Sandow Birk - "The War of California"

Sandow Birk emerges from the same just-left-of-the-mainstream school that bred the latter-day Keane artists and he offers a further testament to the insight, intelligence and wit with which the post–baby boomer generation is utilizing its pop-culture saturation. In Smog and Thunder: Historical Works From the Great War of the Californias is a mock-historical multimedia installation depicting an imaginary war between northern and southern California. It is, like Ryden’s Keane piece, a delightful romp of appropriation fortified by a remarkable quantity of artistic skill. With battle scenes, military portraits, allegorical tableaux, naval dioramas and propaganda posters in the style of Delacroix, Goya, Jacques-Louis David and others, as well as extensive explanatory texts and an audio-guide CD (both conducted in a nearly flawless documentary voice), it is a massive, exhaustively intricate and thoroughly consistent construction. Like Stallings and Colburn, Birk clearly understands the limits and the possibilities of a museum setting and, indeed, of contemporary art in general. He plays up the authoritarian qualities of the museum environment rather than ignoring them; capitalizes on painting’s much-bemoaned historical trappings rather than trying to avoid them; and utilizes the typical viewer’s zombielike submission to the museum audio tour rather than decrying it.

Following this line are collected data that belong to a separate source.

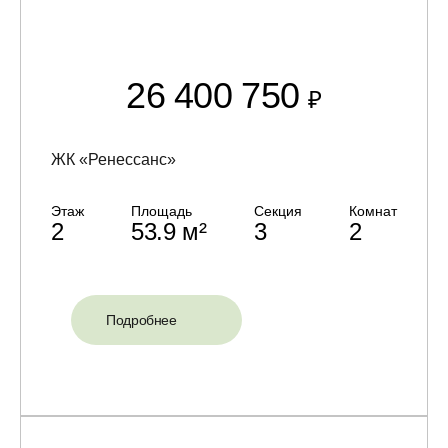
26 400 750
₽
ЖК «Ренессанс»
Этаж
Площадь
Секция
Комнат
2
53.9 м²
3
2
Подробнее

Ultimately, In Smog and Thunder is a grand analysis of the symbologies (i.e., networks of pop culture) by which Californians define themselves. It examines who manufactures the symbols, how the symbols develop, how we read them, where we place them and why we need them. Every work in the show is strewn with emblems of present-day life: sports-team logos, laptop computers, the Thomas Guide, leaf blowers, skateboards, sport utility vehicles and, of course, plenty of corporate icons. The specificity of these emblems to particular ethnic, socioeconomic and geographical groups is clearly established, and the resulting cacophony is depicted as both the cause of California’s civil unrest and the key to its resolution. A propaganda poster on the San Francisco side, for example, personifies Los Angeles as a hulking monster with the head of Mickey Mouse, a cage labeled “La Migra” with a frightened Latino family inside for a torso, and limbs labeled “Hollywood,” “Major Labels,” “Adult Film Industry” and “Water Pipeline.” Los Angeles’ self-styled muse, on the other hand, is a pregnant Latina with an Oscar in one hand and a skateboard in the other, one white and one black cupid floating above her head, and a TV camera, a soccer ball and a can of spray paint at her feet.